Set down exactly, from the records below, the line with "În numele Fundației" through the line with "Biblioteca Centrală Universitară", and nothing else.

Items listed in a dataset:
Segment Open

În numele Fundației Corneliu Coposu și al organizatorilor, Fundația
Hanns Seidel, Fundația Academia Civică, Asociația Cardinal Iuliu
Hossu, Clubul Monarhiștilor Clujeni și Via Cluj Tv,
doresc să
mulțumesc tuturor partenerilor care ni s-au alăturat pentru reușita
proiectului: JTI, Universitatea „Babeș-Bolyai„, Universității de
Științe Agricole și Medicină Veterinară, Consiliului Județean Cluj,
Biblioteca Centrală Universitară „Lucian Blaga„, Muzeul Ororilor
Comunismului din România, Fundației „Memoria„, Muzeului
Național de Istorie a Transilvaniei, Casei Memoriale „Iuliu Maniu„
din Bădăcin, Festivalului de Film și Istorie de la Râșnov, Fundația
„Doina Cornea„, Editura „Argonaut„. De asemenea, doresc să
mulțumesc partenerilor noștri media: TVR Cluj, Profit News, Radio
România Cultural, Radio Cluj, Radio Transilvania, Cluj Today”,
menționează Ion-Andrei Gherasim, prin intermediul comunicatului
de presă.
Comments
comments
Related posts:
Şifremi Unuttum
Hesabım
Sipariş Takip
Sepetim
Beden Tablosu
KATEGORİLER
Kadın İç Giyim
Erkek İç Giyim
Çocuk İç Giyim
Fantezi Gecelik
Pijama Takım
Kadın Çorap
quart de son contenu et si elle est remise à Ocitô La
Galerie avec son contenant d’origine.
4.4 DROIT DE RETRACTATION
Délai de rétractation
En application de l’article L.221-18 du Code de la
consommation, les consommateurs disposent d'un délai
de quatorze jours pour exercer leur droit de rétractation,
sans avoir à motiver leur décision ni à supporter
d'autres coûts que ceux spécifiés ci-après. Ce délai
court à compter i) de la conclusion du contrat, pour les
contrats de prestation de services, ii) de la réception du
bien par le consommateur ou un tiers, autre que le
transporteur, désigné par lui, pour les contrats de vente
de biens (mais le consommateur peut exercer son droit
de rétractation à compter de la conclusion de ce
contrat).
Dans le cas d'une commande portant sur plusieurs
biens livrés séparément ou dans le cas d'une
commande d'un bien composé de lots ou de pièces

Segment Closed
Segment Open

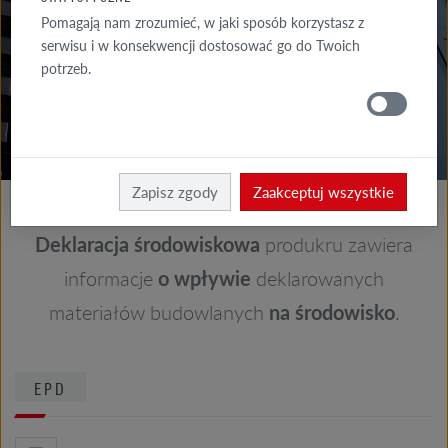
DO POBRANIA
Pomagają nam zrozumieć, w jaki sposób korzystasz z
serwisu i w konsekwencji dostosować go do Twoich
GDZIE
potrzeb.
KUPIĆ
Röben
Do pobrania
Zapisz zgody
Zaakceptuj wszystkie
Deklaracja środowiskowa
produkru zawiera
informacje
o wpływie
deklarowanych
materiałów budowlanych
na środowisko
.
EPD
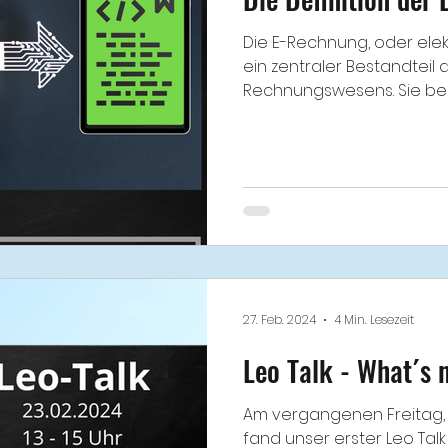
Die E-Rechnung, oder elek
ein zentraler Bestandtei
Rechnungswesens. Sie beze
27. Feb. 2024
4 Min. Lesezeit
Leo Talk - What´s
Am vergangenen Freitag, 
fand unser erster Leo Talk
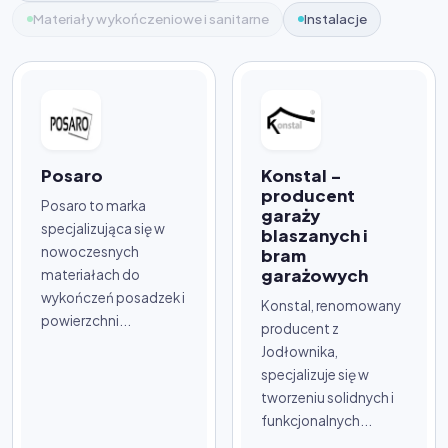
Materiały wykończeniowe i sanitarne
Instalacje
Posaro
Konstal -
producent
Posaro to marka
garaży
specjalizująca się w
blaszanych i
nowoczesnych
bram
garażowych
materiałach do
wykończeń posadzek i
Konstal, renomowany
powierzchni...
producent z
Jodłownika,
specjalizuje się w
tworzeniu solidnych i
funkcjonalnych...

Segment Closed

RESULT =>
În numele Fundației Corneliu Coposu și al organizatorilor, Fundația
Hanns Seidel, Fundația Academia Civică, Asociația Cardinal Iuliu
Hossu, Clubul Monarhiștilor Clujeni și Via Cluj Tv,
doresc să
mulțumesc tuturor partenerilor care ni s-au alăturat pentru reușita
proiectului: JTI, Universitatea „Babeș-Bolyai„, Universității de
Științe Agricole și Medicină Veterinară, Consiliului Județean Cluj,
Biblioteca Centrală Universitară „Lucian Blaga„, Muzeul Ororilor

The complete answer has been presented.